Realization shot through Sokka like a bolt of ice. "Where is she?!"

"Over there, recovering," the man said, pointing to a tent.

Sokka ran over and flung open the tent flap. Suki laid there on the bedding, her eyes closed.

"Suki!"

Sokka fell to his knees by her side and reached out to touch her face. Her eyes fluttered open, flicked around in different directions, then finally focused on him. She smiled weakly.

"Sokka..." she said. Her voice was hoarse and quiet.

"I'm here." He took her hand. "Suki, what happened? Are you okay?"

"The Twilight..." she said. "I was put to work... in the mines..."

"Did they hurt you?"

She nodded once. Anger boiled in him. How dare they! But he kept his face calm for her sake.

"And I saw... I saw..." She squeezed her eyes shut and clenched her hand.

"What? What did you see?"

"Darkness, and the End. It was so, big, and empty, and loud. The voices, the whispers," she groaned, "they wouldn't stop. I saw them with my eyes open. They saw me back, they – they had so many eyes."

The guard had approached from behind, with Katara, Zuko, and Toph.

"All the servitors we rescued from the Twilight's Hammer say the same thing," the man said. "If they say anything at all. The cultists infect everyone with their insanity. We brewed up a draught to heal them, but we can't reverse all the damage done by... what they saw."

"But what is she talking about? Who's 'they'? The cultists?" Sokka said.

The man shook his head. "No, their 'masters'. The Old Gods."

Suki shivered at the name. Sokka patted her hand with his other one.

"They're not gods like, well, like anything else we properly call a god," the man said. "They're not like Elune, or Goldrinn and the other Ancients or any other spirits. They're just monsters of pure chaos who want to unravel reality. They're the ones responsible for all this madness – the cultists', and Deathwing's."

"Have you tried using healing magic on her?" Sokka asked.

"Of course. We've done all we can. Physically, her brain is fine. It's her memories of the experience that will haunt her."

"Thank you. I mean it."

The man nodded, then said, "Are you here to join the fight?"

"We're really just here to get our friend Aang out of harm's way," Sokka said. "No offense, but our own planet's got its own problems, and we need to get back and save it – Aang's the only one who can."

"Ever since he found Suki, he's been going back down again and again to rescue more slaves."

"This is bad," Katara said. "We can't leave him around those cultists."

Zuko finally spoke up. "By any chance, have you seen a girl who – looks sort of like me, but with longer hair and without the scar?"

"I can't say that I have," the man said. "The name's Ian Duran, by the way."

Zuko just huffed a bit and walked off to stare out across the valley.

Sokka rolled his eyes. "I'm Sokka, and the brooding one is Zuko. This is my sister Katara, and our friend Toph."
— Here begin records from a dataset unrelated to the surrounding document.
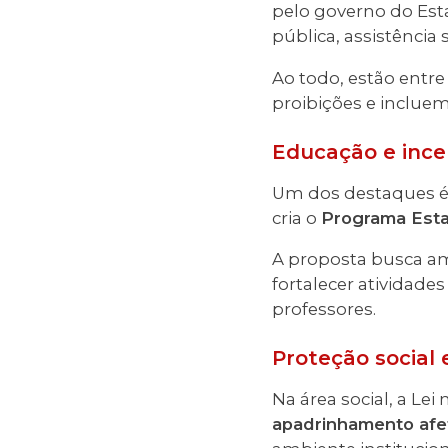
pelo governo do Es
pública, assistência 
Ao todo, estão entr
proibições e incluem 
Educação e incen
Um dos destaques é 
cria o
Programa Estad
A proposta busca ampl
fortalecer atividades
professores.
Proteção social e
Na área social, a Lei 
apadrinhamento afet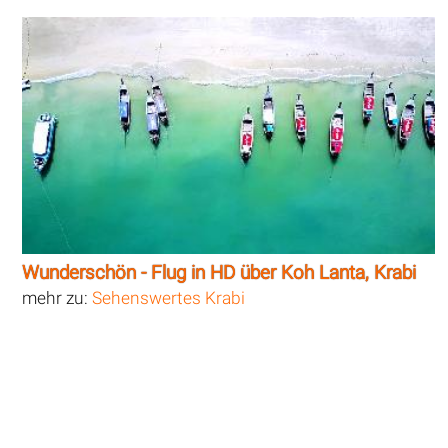
Wunderschön - Flug in HD über Koh Lanta, Krabi
mehr zu:
Sehenswertes Krabi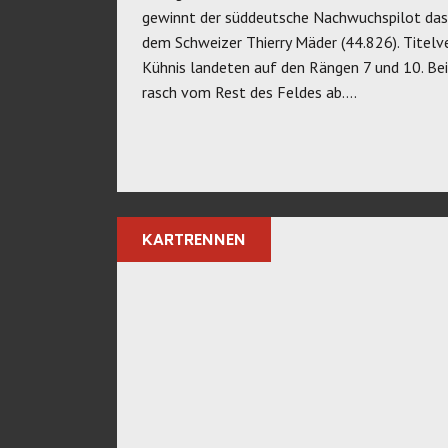
gewinnt der süddeutsche Nachwuchspilot das Z
dem Schweizer Thierry Mäder (44.826). Titel
Kühnis landeten auf den Rängen 7 und 10. Bei
rasch vom Rest des Feldes ab….
KARTRENNEN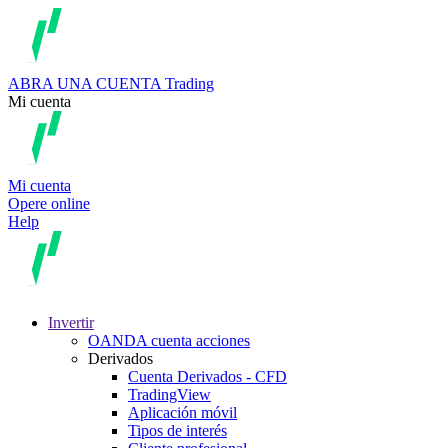
ABRA UNA CUENTA
Trading
Mi cuenta
Mi cuenta
Opere online
Help
Invertir
OANDA cuenta acciones
Derivados
Cuenta Derivados - CFD
TradingView
Aplicación móvil
Tipos de interés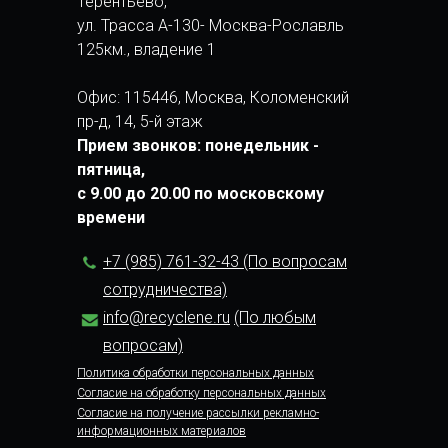
Терентьево,
ул. Трасса А-130- Москва-Рославль
125км., владение 1
Офис: 115446, Москва, Коломенский
пр-д, 14, 5-й этаж
Прием звонков: понедельник -
пятница,
с 9.00 до 20.00 по московскому
времени
+7 (985) 761-32-43 (По вопросам
сотрудничества)
info@recyclene.ru
(По любым
вопросам)
Политика обработки персональных данных
Согласие на обработку персональных данных
Согласие на получение рассылки рекламно-
информационных материалов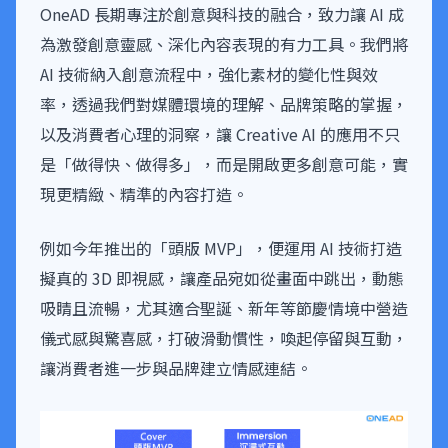
OneAD 長期專注於創意與科技的融合，致力讓 AI 成
為激發創意靈感、深化內容表現的有力工具。我們將
AI 技術納入創意流程中，強化素材的變化性與效
率，透過我們對媒體環境的理解、品牌策略的掌握，
以及消費者心理的洞察，讓 Creative AI 的應用不只
是「做得快、做得多」，而是開啟更多創意可能，實
現更精緻、精準的內容打造。
例如今年推出的「頭版 MVP」，便運用 AI 技術打造
擬真的 3D 即視感，讓產品宛如從畫面中跳出，動態
吸睛且流暢，尤其適合聖誕、新年等節慶情境中營造
儀式感與驚喜感，打破滑動慣性，喚起停留與互動，
讓消費者進一步與品牌建立情感連結。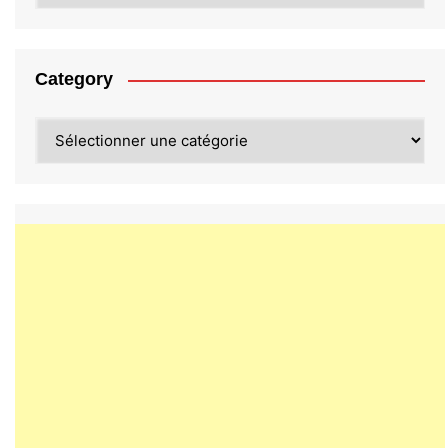
Category
Category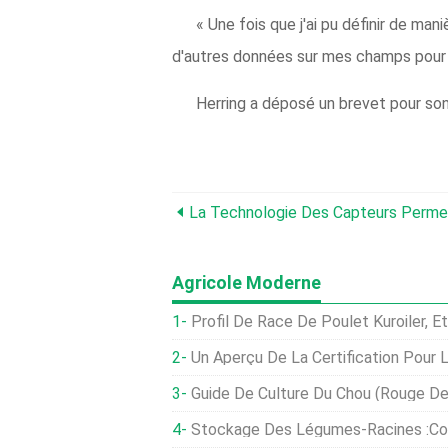
« Une fois que j'ai pu définir de ma
d'autres données sur mes champs pour m'
Herring a déposé un brevet pour son 
Agricole Moderne
Profil De Race De Poulet Kuroiler, E
Un Aperçu De La Certification Pour 
Guide De Culture Du Chou (rouge De
Stockage Des Légumes-Racines :Comment Conserve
Ian nodded. "Good to meet you. The closest Twilight base is straight across from us. That's where Aang will have gone. Watch out, the place is full of ogres and enslaved air elementals."

The group collectively gasped or frowned.

Sokka turned back to Suki, leaning down to give her a kiss. "We'll come back for you. We'll get Aang and then we'll all get out of here."

"I know." She smiled at him, but it didn't reach her eyes.